Раздвигается освинцованный занавес, и начинается опера.
Пение в подобных условиях – удел подлинных виртуозов, истинных фанатиков оперного искусства. По сложности оно превосходит горловое трехтоновое камлание бурятов, по степени риска – прыжки с трамплина. Пропеть под двадцатиметровой водяной толщей, не фальшивя и не захлебнувшись, “Я люблю вас, Ольга!”, пользуясь поступающим в нос сжатым воздухом, способны, по словам Марии Каллас, “люди со стальными легкими, русской душой и советским сердцем”.
Поют прекрасно. Наконец-то в Большом зазвучали свежие голоса и нам не приходится краснеть перед иностранцами за Главный театр страны. Слава богу, что поют молодые…
Не так давно отгремел показательный процесс над бывшим руководством Большого, этими отвратительными упырями от Мельпомены, погрязшими в разврате, антисоветчине и коррупции, загубившими не один молодой талант. Семь негодяев и две мерзавки недолго дергались в намыленных петлях на Красной площади под бурные аплодисменты зрителей; их предсмертное пердение прозвучало похоронным маршем бездарности и трубным гласом смены вех: плеяда молодых талантов взошла над квадригою Главного театра.

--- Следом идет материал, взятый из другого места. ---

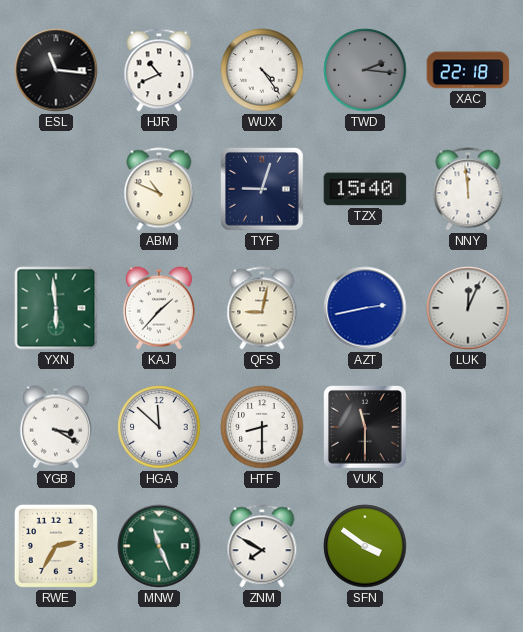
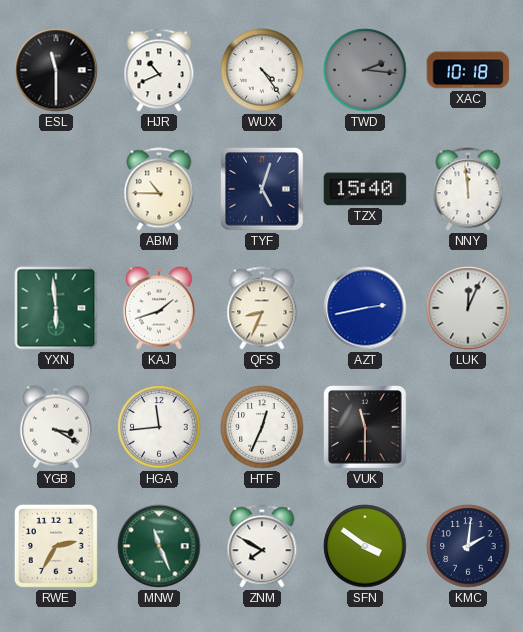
ESL: 11:16 -> 11:30
XAC: 22:18 -> 10:18
ABM: 10:49 -> 10:45
TYF: 9:03 -> 5:03
KAJ: 1:37 -> 1:42
QFS: 9:02 -> 8:34
HGA: 11:52 -> 11:44
HTF: 8:30 -> 12:34
KMC: none -> 2:01
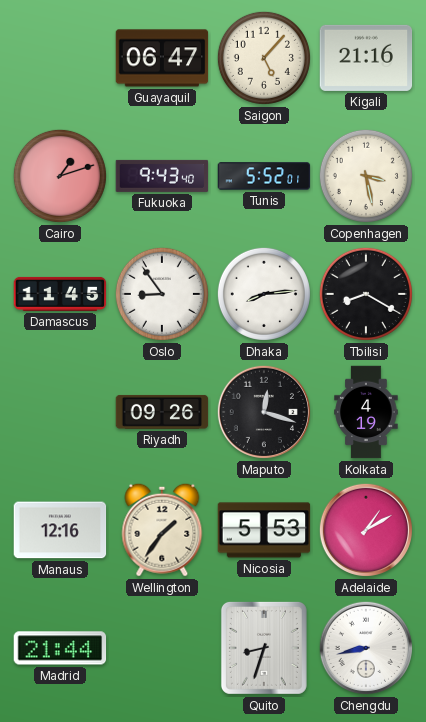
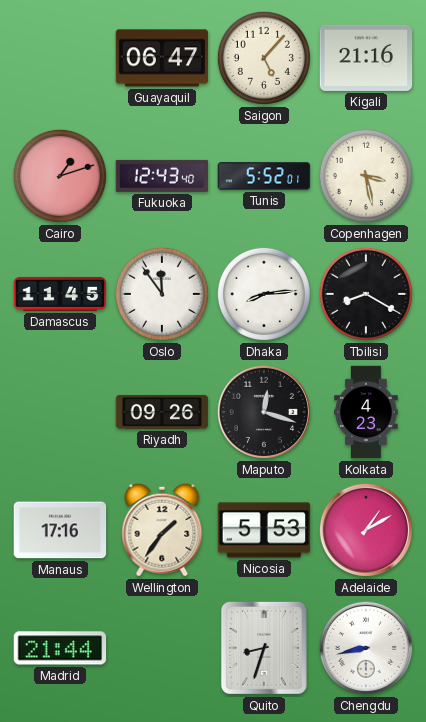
Fukuoka: 9:43 -> 12:43
Oslo: 8:54 -> 11:54
Kolkata: 4:19 -> 4:23
Manaus: 12:16 -> 17:16
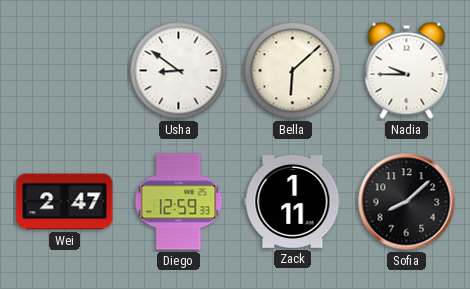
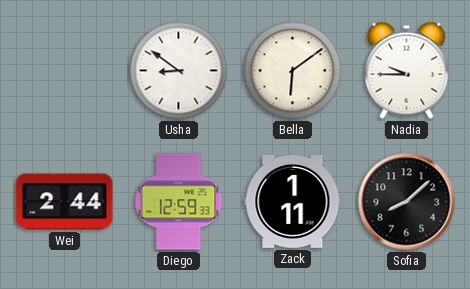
Bella: 6:08 -> 6:09
Wei: 2:47 -> 2:44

Прелестная Татьяна, словно сошедшая с бессмертных пушкинских страниц, в пеньюаре поверх водолазного костюма сидит за столом с гусиным пером в руке. “Я к Вам пишу – чего же боле? Что я могу еще сказать?” – доносится сквозь мутноватую многотонную толщу, и зал взрывается резиновыми аплодисментами.
Маша показывает мне большой палец. Здорово!
В антракте мы направляемся в буфет. Здесь разгоняющих струй нет и экскременты коричневато-серой массой колышутся под потолком. Когда подходит очередь, показываю продавщице на пальцах 3 и 2: “Шампанское, два раза”. Мы получаем по двухсотграммовой бутылочке, приставляем сложные пробки к нашим мундштукам, и превосходное “Pommory” струится по нашим пищеводам.
Обнявшись, мы прогуливаемся в холле. Под масками – возбужденные, радостные лица известных и неизвестных людей; дамы в мехах, джентльмены в смокингах, благообразные старики-театралы, пестрая молодежь. Меня узнают, раскланиваются. Маше приятно это: она игриво толкает меня в ультрамариновый бок.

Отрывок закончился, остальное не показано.